[Dataset excerpts]
================

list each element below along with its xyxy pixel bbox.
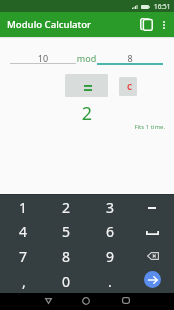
staticText: mod (76, 52, 97, 64)
staticText: Modulo Calculator (7, 18, 92, 31)
staticText: . (108, 272, 112, 291)
button[interactable]: 1 (0, 194, 43, 218)
button[interactable] (65, 74, 108, 97)
staticText: , (22, 272, 26, 291)
button[interactable]: Minus (130, 194, 174, 218)
button[interactable]: 7 (0, 243, 43, 268)
staticText: C (127, 81, 133, 92)
staticText: 5 (62, 222, 71, 241)
button[interactable]: 4 (0, 218, 43, 243)
button[interactable]: 5 (43, 218, 86, 243)
button[interactable]: Space (130, 218, 174, 243)
button[interactable]: 3 (86, 194, 130, 218)
staticText: 8 (62, 247, 71, 266)
staticText: 2 (0, 101, 174, 126)
staticText: 8 (97, 52, 163, 64)
staticText: 6 (106, 222, 115, 241)
other: Minus (146, 200, 158, 212)
staticText: 3 (106, 198, 115, 217)
staticText: 0 (62, 272, 71, 291)
staticText: Fits 1 time. (0, 123, 165, 131)
button[interactable]: Go (130, 268, 174, 293)
staticText: 1 (19, 198, 28, 217)
staticText: 2 (62, 198, 71, 217)
staticText: 9 (106, 247, 115, 266)
button[interactable]: 6 (86, 218, 130, 243)
button[interactable]: 9 (86, 243, 130, 268)
button[interactable]: Recents (112, 293, 140, 310)
button[interactable]: , (0, 268, 43, 293)
other: Backspace (145, 250, 160, 261)
button[interactable]: Copy (135, 12, 157, 37)
button[interactable]: C (119, 77, 137, 96)
button[interactable]: Back (34, 293, 62, 310)
button[interactable]: Home (72, 293, 100, 310)
button[interactable]: More options (158, 12, 170, 37)
button[interactable]: Backspace (130, 243, 174, 268)
button[interactable]: 8 (43, 243, 86, 268)
button[interactable]: 0 (43, 268, 86, 293)
staticText: 10 (10, 52, 76, 64)
other: Go (144, 271, 161, 288)
staticText: 7 (19, 247, 28, 266)
button[interactable]: 2 (43, 194, 86, 218)
staticText: 4 (19, 222, 28, 241)
button[interactable]: . (86, 268, 130, 293)
other: Space (145, 225, 160, 237)
staticText: 16:51 (154, 2, 171, 11)
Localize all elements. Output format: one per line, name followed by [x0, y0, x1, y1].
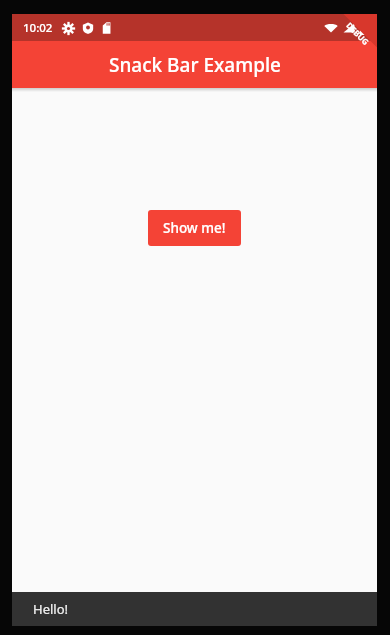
button[interactable]: Show me! — [148, 210, 241, 246]
staticText: 10:02 — [23, 20, 53, 36]
staticText: DEBUG — [344, 20, 372, 47]
other: Debug banner — [321, 14, 377, 70]
staticText: Show me! — [163, 219, 226, 237]
button[interactable]: Hello! — [12, 592, 377, 626]
staticText: Hello! — [33, 600, 69, 618]
staticText: Snack Bar Example — [109, 52, 281, 78]
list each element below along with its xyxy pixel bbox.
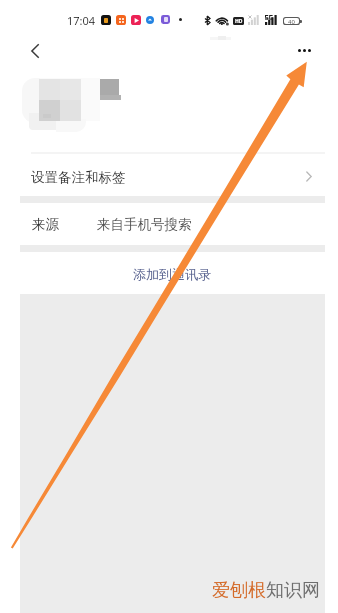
staticText: 17:04 <box>67 13 96 28</box>
staticText: 40 <box>288 18 295 24</box>
staticText: 爱刨根 <box>212 579 266 602</box>
staticText: 设置备注和标签 <box>31 169 126 186</box>
button[interactable]: 设置备注和标签 <box>0 157 338 197</box>
button[interactable]: 添加到通讯录 <box>0 253 338 294</box>
staticText: HD <box>235 18 243 25</box>
button[interactable]: Back <box>21 37 49 65</box>
staticText: 来源 <box>32 216 59 233</box>
button[interactable]: More options <box>290 36 319 65</box>
staticText: 添加到通讯录 <box>133 266 211 282</box>
staticText: 知识网 <box>266 579 320 602</box>
staticText: 来自手机号搜索 <box>97 216 192 233</box>
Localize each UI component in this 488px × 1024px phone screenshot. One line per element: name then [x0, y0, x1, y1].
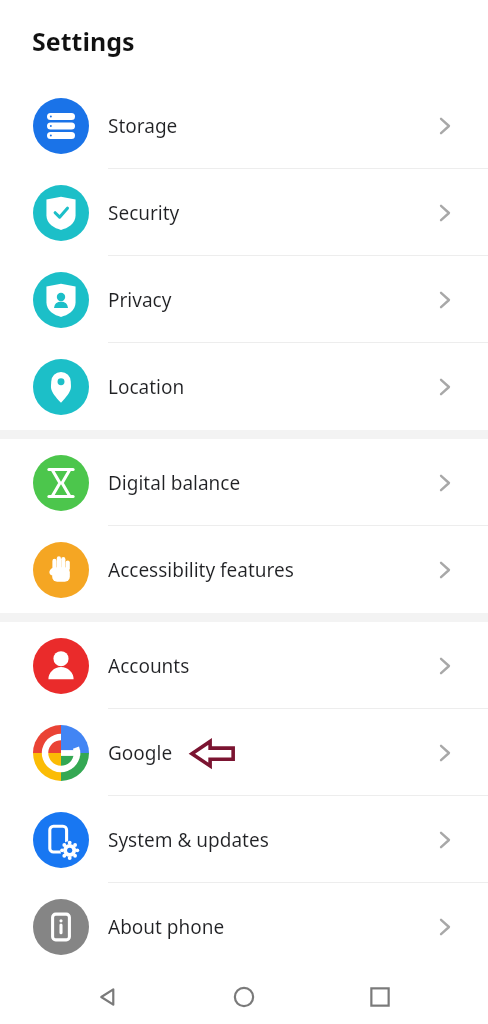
button[interactable]: Digital balance: [0, 439, 488, 526]
button[interactable]: Accounts: [0, 622, 488, 709]
button[interactable]: Privacy: [0, 256, 488, 343]
button[interactable]: System & updates: [0, 796, 488, 883]
staticText: About phone: [108, 914, 225, 940]
staticText: Accessibility features: [108, 557, 294, 583]
staticText: System & updates: [108, 827, 269, 853]
staticText: Privacy: [108, 287, 172, 313]
staticText: Security: [108, 200, 180, 226]
button[interactable]: Recent apps: [352, 970, 408, 1024]
button[interactable]: About phone: [0, 883, 488, 970]
button[interactable]: Storage: [0, 82, 488, 169]
staticText: Settings: [32, 24, 135, 58]
button[interactable]: Home: [216, 970, 272, 1024]
button[interactable]: Back: [80, 970, 136, 1024]
button[interactable]: Location: [0, 343, 488, 430]
button[interactable]: Security: [0, 169, 488, 256]
button[interactable]: Google: [0, 709, 488, 796]
staticText: Google: [108, 740, 173, 766]
staticText: Digital balance: [108, 470, 241, 496]
button[interactable]: Accessibility features: [0, 526, 488, 613]
staticText: Location: [108, 374, 185, 400]
staticText: Accounts: [108, 653, 190, 679]
staticText: Storage: [108, 113, 178, 139]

================

§ WHAT IS BEING ASKED
Wherever a line in the data above holds the word "Minus", copy that line.

§ TASK ANSWER
button[interactable]: Minus (130, 194, 174, 218)
other: Minus (146, 200, 158, 212)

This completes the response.